GIVEN DATA>
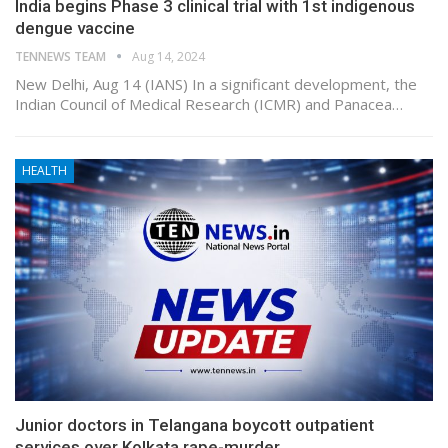
India begins Phase 3 clinical trial with 1st indigenous
dengue vaccine
TENNEWS TEAM
Aug 14, 2024
New Delhi, Aug 14 (IANS) In a significant development, the
Indian Council of Medical Research (ICMR) and Panacea…
HEALTH
Junior doctors in Telangana boycott outpatient
services over Kolkata rape-murder…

ACTIVITY> Can you retype every record above exactly, leaving out the pictures?

RESULT BELOW>
India begins Phase 3 clinical trial with 1st indigenous
dengue vaccine
TENNEWS TEAM
Aug 14, 2024
New Delhi, Aug 14 (IANS) In a significant development, the
Indian Council of Medical Research (ICMR) and Panacea…
HEALTH
Junior doctors in Telangana boycott outpatient
services over Kolkata rape-murder…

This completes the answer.